Self-supervised Learning Method Using Transformer for Multi-dimensional Sensor Data Processing
Haruki Kai, Tsuyoshi Okita
TL;DR
This work addresses human activity recognition from multi-dimensional sensor data by adapting NLP Transformer models into an n-dimensional numerical processing framework. It introduces an embedding stage via a linear projection, a binning-based self-supervised pretraining signal, and parallel per-dimension output heads, complemented by three pretraining tasks (MLM, Reconstruction, Next Token Prediction). Across five HAR datasets, the approach, especially with MLM pretraining, achieves up to 10–15% gains over a vanilla Transformer and often surpasses ResNet/RF baselines, albeit with higher training and memory costs. The study highlights practical trade-offs for edge deployment and suggests future work on tailoring MLM difficulty and linking pretraining dynamics to dataset characteristics. Overall, the method demonstrates that combining NLP-style Transformers with numerically grounded embeddings can improve sensor-based HAR performance, with MLM pretraining offering the most robust downstream benefits.
Abstract
We developed a deep learning algorithm for human activity recognition using sensor signals as input.

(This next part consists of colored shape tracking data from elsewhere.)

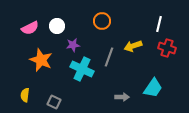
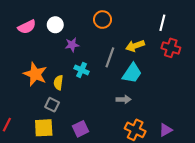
orange star: (41, 60) -> (35, 74), moved
cyan cross: (82, 69) -> (82, 70), size x0.6
cyan trapezoid: (153, 88) -> (132, 73), moved
yellow semicircle: (25, 95) -> (58, 83), moved

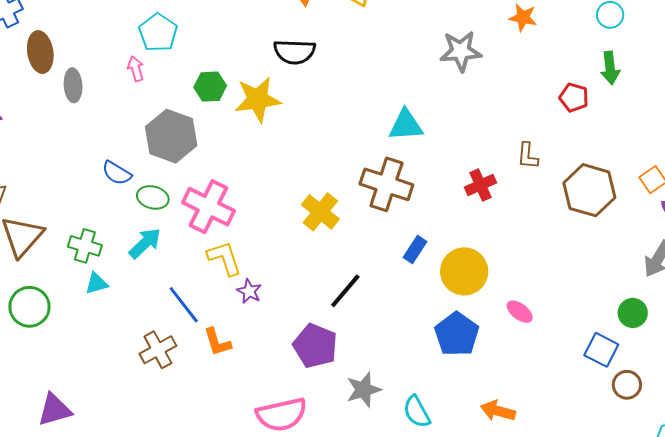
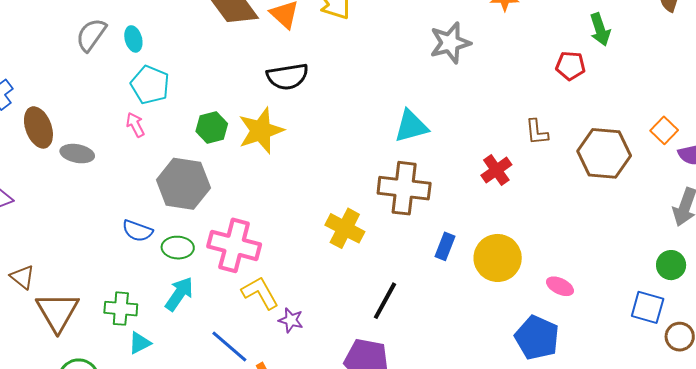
gray ellipse: (73, 85) -> (77, 154), turned -64
blue pentagon: (457, 334) -> (537, 338), moved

In this study, we built a pretrained language model based on the Transformer architecture, which is widely used in natural language processing. By leveraging this pretrained model, we aimed to improve performance on the downstream task of human activity recognition. While this task can be addressed using a vanilla Transformer, we propose an enhanced n-dimensional numerical processing Transformer that incorporates three key features: embedding n-dimensional numerical data through a linear layer, binning-based pre-processing, and a linear transformation in the output layer. We evaluated the effectiveness of our proposed model across five different datasets. Compared to the vanilla Transformer, our model demonstrated 10%-15% improvements in accuracy.